▸ WHAT IS REQUIRED
Write the records below out in full, character for character, with no pictures.

▸ GIVEN INFORMATION
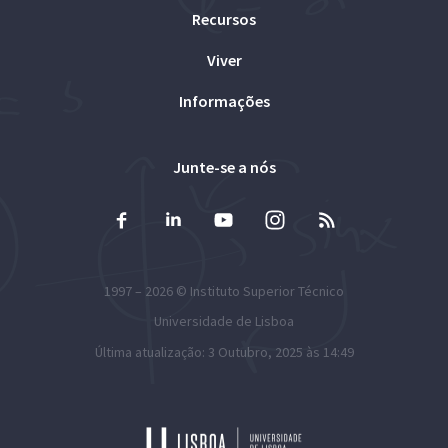
Recursos
Viver
Informações
Junte-se a nós
1997 – 2026 ©
Instituto Superior Técnico
Universidade de Lisboa
Última atualização: 3 Outubro, 2025 às 14:49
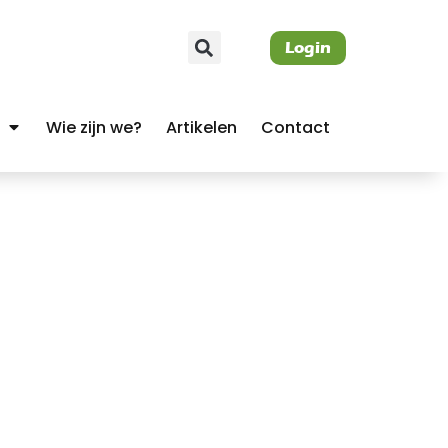
Login
Wie zijn we?
Artikelen
Contact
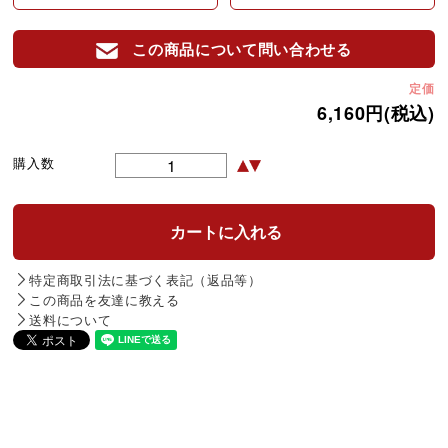
この商品について問い合わせる
定価
6,160円(税込)
購入数
特定商取引法に基づく表記（返品等）
この商品を友達に教える
送料について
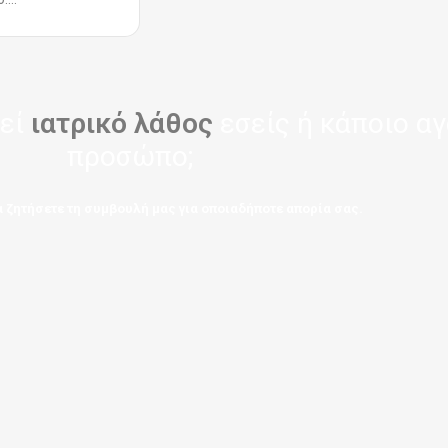
τεί
ιατρικό λάθος
εσείς ή κάποιο α
προσώπο;
 ζητήσετε τη συμβουλή μας για οποιαδήποτε απορία σας.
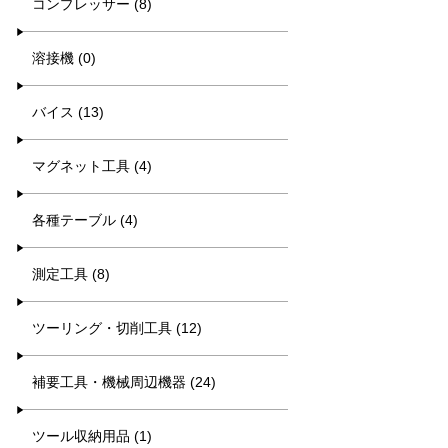
コンプレッサー (8)
溶接機 (0)
バイス (13)
マグネット工具 (4)
各種テーブル (4)
測定工具 (8)
ツーリング・切削工具 (12)
補要工具・機械周辺機器 (24)
ツール収納用品 (1)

▸ TASK SOLUTION
Recursos
Viver
Informações
Junte-se a nós
1997 – 2026 ©
Instituto Superior Técnico
Universidade de Lisboa
Última atualização: 3 Outubro, 2025 às 14:49
Login
Wie zijn we?
Artikelen
Contact
この商品について問い合わせる
定価
6,160円(税込)
購入数
特定商取引法に基づく表記（返品等）
この商品を友達に教える
送料について
τεί
ιατρικό λάθος
εσείς ή κάποιο α
προσώπο;
 ζητήσετε τη συμβουλή μας για οποιαδήποτε απορία σας.
コンプレッサー (8)
溶接機 (0)
バイス (13)
マグネット工具 (4)
各種テーブル (4)
測定工具 (8)
ツーリング・切削工具 (12)
補要工具・機械周辺機器 (24)
ツール収納用品 (1)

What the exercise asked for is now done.